Stored dataset items
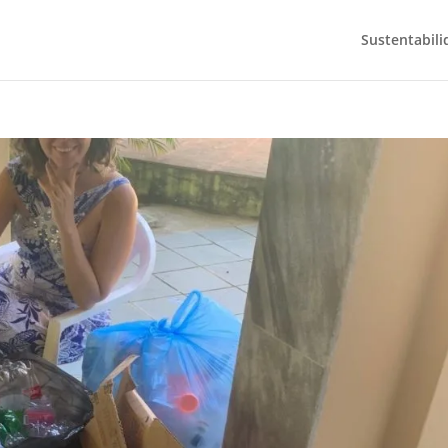
Sustentabili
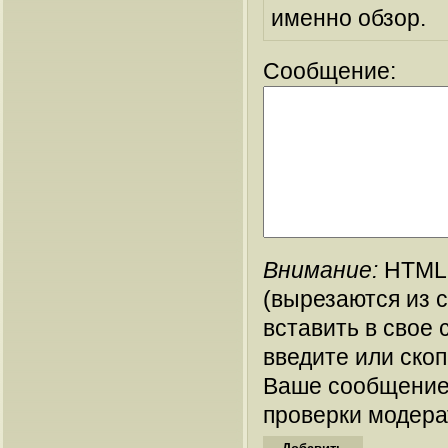
именно обзор.
Сообщение:
Внимание:
HTML-
(вырезаются из 
вставить в свое 
введите или ско
Ваше сообщение
проверки модера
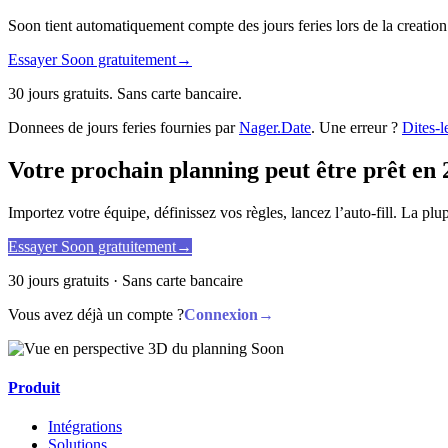
Soon tient automatiquement compte des jours feries lors de la creation
Essayer Soon gratuitement
→
30 jours gratuits. Sans carte bancaire.
Donnees de jours feries fournies par
Nager.Date
. Une erreur ?
Dites-l
Votre prochain planning peut être prêt en 
Importez votre équipe, définissez vos règles, lancez l’auto-fill. La pl
Essayer Soon gratuitement
→
30 jours gratuits · Sans carte bancaire
Vous avez déjà un compte ?
Connexion
→
Produit
Intégrations
Solutions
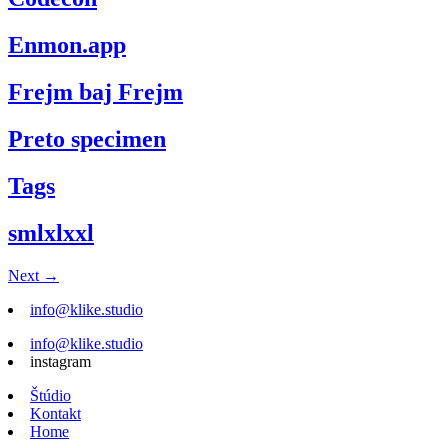
Enmon.app
Frejm baj Frejm
Preto specimen
Tags
smlxlxxl
Next
→
info@klike.studio
info@klike.studio
instagram
Štúdio
Kontakt
Home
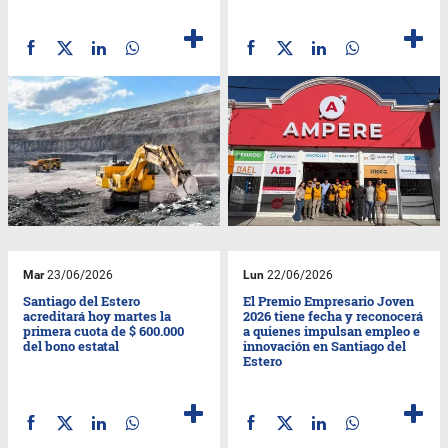
Mar
23/06/2026
Lun
22/06/2026
Santiago del Estero
El Premio Empresario Joven
acreditará hoy martes la
2026 tiene fecha y reconocerá
primera cuota de $ 600.000
a quienes impulsan empleo e
del bono estatal
innovación en Santiago del
Estero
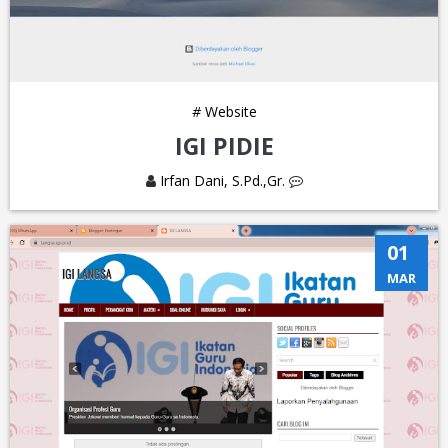
#
Website
IGI PIDIE
Irfan Dani, S.Pd.,Gr.
01
MAR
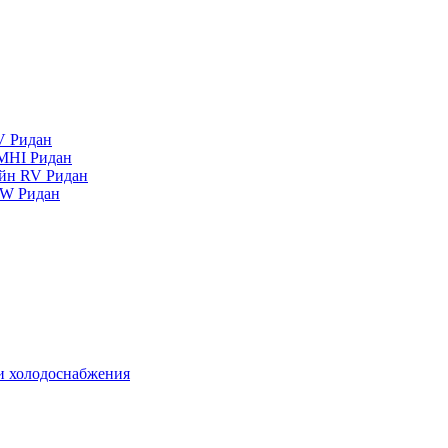
V Ридан
MHI Ридан
айн RV Ридан
RW Ридан
 и холодоснабжения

[To do] All of the data is to be transcribed exactly, with images omitted.

[Expected answer]
Sustentabili
именно обзор.
Сообщение:
Внимание:
HTML-
(вырезаются из 
вставить в свое 
введите или ско
Ваше сообщение
проверки модера
Soon tient automatiquement compte des jours feries lors de la creation
Essayer Soon gratuitement
→
30 jours gratuits. Sans carte bancaire.
Donnees de jours feries fournies par
Nager.Date
. Une erreur ?
Dites-l
Votre prochain planning peut être prêt en 
Importez votre équipe, définissez vos règles, lancez l’auto-fill. La pl
Essayer Soon gratuitement
→
30 jours gratuits · Sans carte bancaire
Vous avez déjà un compte ?
Connexion
→
Produit
Intégrations
Solutions
Enmon.app
Frejm baj Frejm
Preto specimen
Tags
smlxlxxl
Next
→
info@klike.studio
info@klike.studio
instagram
Štúdio
Kontakt
Home
Mar
23/06/2026
Lun
22/06/2026
Santiago del Estero
El Premio Empresario Joven
acreditará hoy martes la
2026 tiene fecha y reconocerá
primera cuota de $ 600.000
a quienes impulsan empleo e
del bono estatal
innovación en Santiago del
Estero
#
Website
IGI PIDIE
Irfan Dani, S.Pd.,Gr.
01
MAR
V Ридан
MHI Ридан
айн RV Ридан
RW Ридан
 и холодоснабжения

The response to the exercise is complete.